Quasi tre anni al carabiniere infedele
CHIOGGIA. Condanna pesante per l’appuntato dei carabinieri infedele in servizio a Piove di Sacco, il 43enne Nicola Marcato, accusato di corruzione e violazione del segreto d’ufficio. Accogliendo le tesi dell’accusa portate avanti dal pubblico ministero Stefano Ancilotto, il Tribunale di Venezia presieduto dal giudice Stefano Manduzio ha condannato il militare a due anni e dieci mesi di reclusione, mentre ha condannato a due anni e 4 mesi i due esponenti della malavita del Brenta - il 37enne Paolo Mosco e il 30enne Alessandro Borino - accusati di averlo corrotto per ottenere informazioni sulle indagini che gli investigatori dell’Arma di Chioggia stavano conducendo sulla banda che all’epoca imperversava con i colpi ai bancomat degli istituti di credito.

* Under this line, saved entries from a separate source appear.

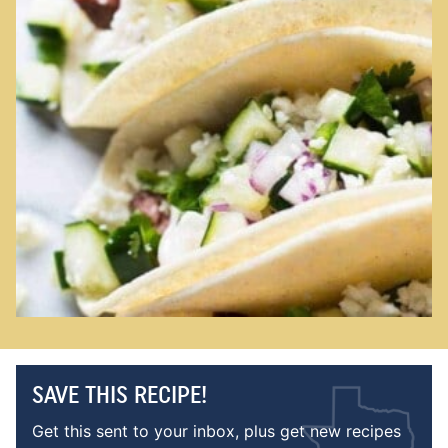
SAVE THIS RECIPE!
Get this sent to your inbox, plus get new recipes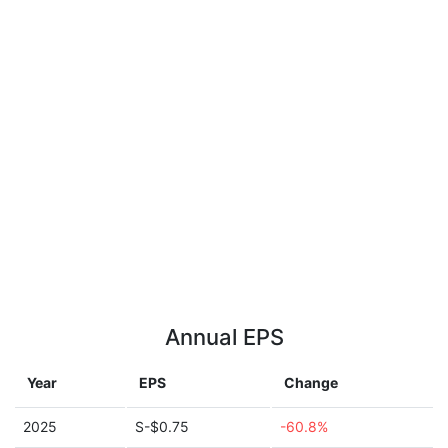
Annual EPS
Year
EPS
Change
2025
S-$0.75
-60.8%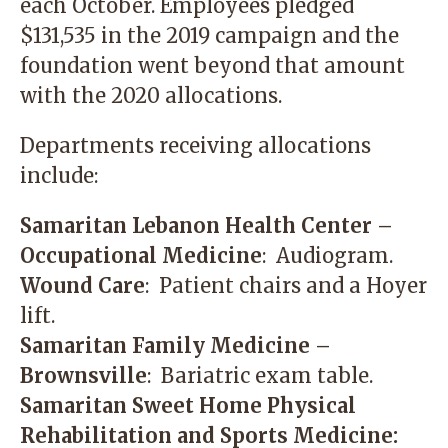
each October. Employees pledged
$131,535 in the 2019 campaign and the
foundation went beyond that amount
with the 2020 allocations.
Departments receiving allocations
include:
Samaritan Lebanon Health Center –
Occupational Medicine
: Audiogram.
Wound Care
: Patient chairs and a Hoyer
lift.
Samaritan Family Medicine –
Brownsville
: Bariatric exam table.
Samaritan Sweet Home Physical
Rehabilitation and Sports Medicine: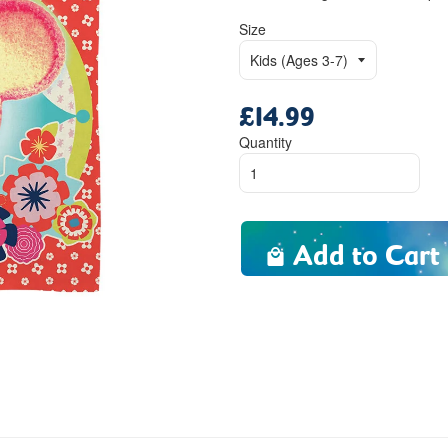
Size
£14.99
Regular
price
Quantity
Add to Cart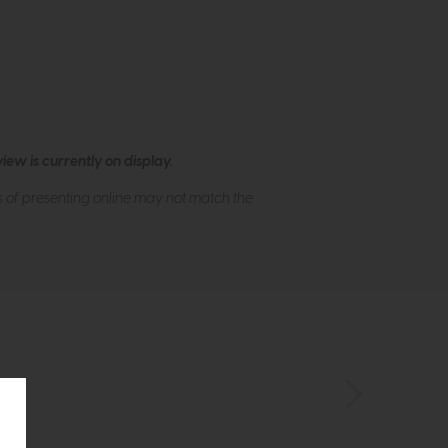
ew is currently on display.
s of presenting online may not match the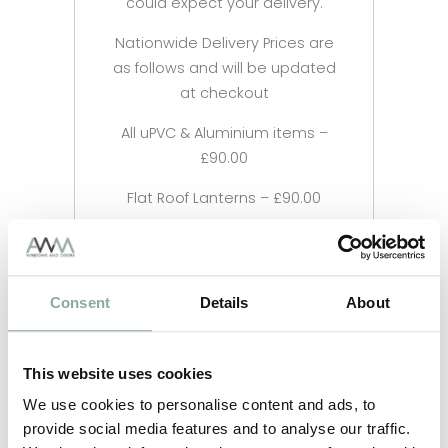
could expect your delivery.
Nationwide Delivery Prices are
as follows and will be updated
at checkout
All uPVC & Aluminium items –
£90.00
Flat Roof Lanterns – £90.00
Consent
Details
About
This website uses cookies
We use cookies to personalise content and ads, to
provide social media features and to analyse our traffic.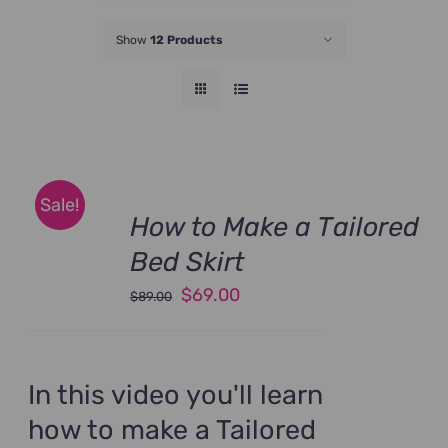
JOIN NOW
Show
12 Products
Sale!
How to Make a Tailored
Bed Skirt
Original
Current
$
69.00
$
89.00
price
price
was:
is:
$89.00.
$69.00.
In this video you'll learn
how to make a Tailored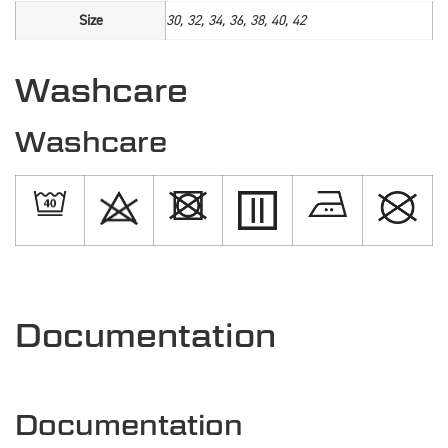
Size
30, 32, 34, 36, 38, 40, 42
Washcare
Washcare
Documentation
Documentation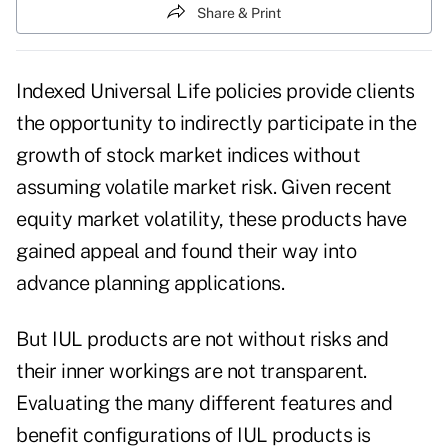
Share & Print
Indexed Universal Life policies provide clients
the opportunity to indirectly participate in the
growth of stock market indices without
assuming volatile market risk. Given recent
equity market volatility, these products have
gained appeal and found their way into
advance planning applications.
But IUL products are not without risks and
their inner workings are not transparent.
Evaluating the many different features and
benefit configurations of IUL products is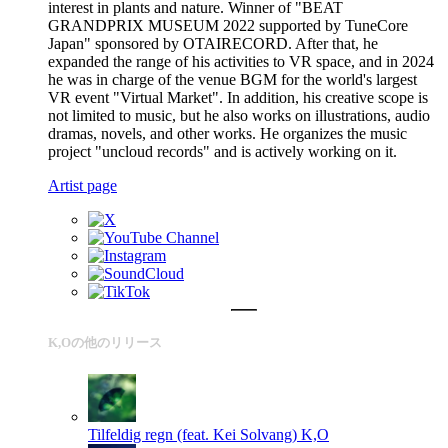
interest in plants and nature. Winner of "BEAT
GRANDPRIX MUSEUM 2022 supported by TuneCore
Japan" sponsored by OTAIRECORD. After that, he
expanded the range of his activities to VR space, and in 2024
he was in charge of the venue BGM for the world's largest
VR event "Virtual Market". In addition, his creative scope is
not limited to music, but he also works on illustrations, audio
dramas, novels, and other works. He organizes the music
project "uncloud records" and is actively working on it.
Artist page
K,Oの他のリリース
Tilfeldig regn (feat. Kei Solvang)
K,O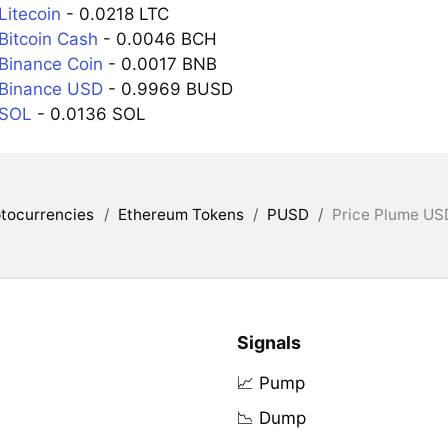
Litecoin
- 0.0218 LTC
Bitcoin Cash
- 0.0046 BCH
Binance Coin
- 0.0017 BNB
 Binance USD
- 0.9969 BUSD
 SOL
- 0.0136 SOL
tocurrencies
/
Ethereum Tokens
/
PUSD
/
Price Plume USD
Signals
📈 Pump
📉 Dump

Il rappresentante della Procura ne aveva chiesto la condanna, mentre i difensori, gli avvocati Pola Rubini, Franco Capuzzo e Capraro si erano battuti per l’assoluzione dei tre imputati. Marcato era sospettato di aver fornito informazioni importanti ai due, tanto che un'indagine su alcune rapine compiute ai danni dei bancomat della Riviera del Brenta fatti saltare col gas sarebbe fallita. È dal febbraio del 2010 che gli investigatori dell'Arma tenevano d'occhio Mosco, Borino e altri appartenenti alla banda. A indicare alcuni dei loro nomi un confidente, ritenuto molto attendibile, di un sottufficiale dei carabinieri. Il sospetto sul conto di Marcato del pm Ancilotto, che ne aveva chiesto anche l'arresto ottenendo un provvedimento di obbligo di dimora, riguardava il fatto che l’appuntato avrebbe rivelato a Mosco e Borino che tra loro c'era una «talpa» e che sull'auto di Mosco era stato piazzato un segnalatore gps (l'imputato dopo la rivelazione l'aveva distrutto). Il carabiniere, in cambio, avrebbe ottenuto cento euro in contanti e due telefonini. Il maresciallo, testimoniando in aula, aveva spiegato che il confidente era stato gestito soltanto da lui, che quando lo incontrava redigeva una relazione sul contenuto del colloquio al suo superiore, al quale, avrebbe rivelato anche l'identità, ma solo a voce.
Il sottufficiale aveva raccontato che durante gli incontri con gli altri colleghi che si occupavano della stessa indagine aveva per ovvi motivi svelato alcuni particolari della sua vita, quale ambiente frequentava, i motivi dei suoi contatti con chi si trovava sotto controllo, particolari che potrebbero aver aiutato a identificare l'identità del confidente anche senza conoscerne il nome.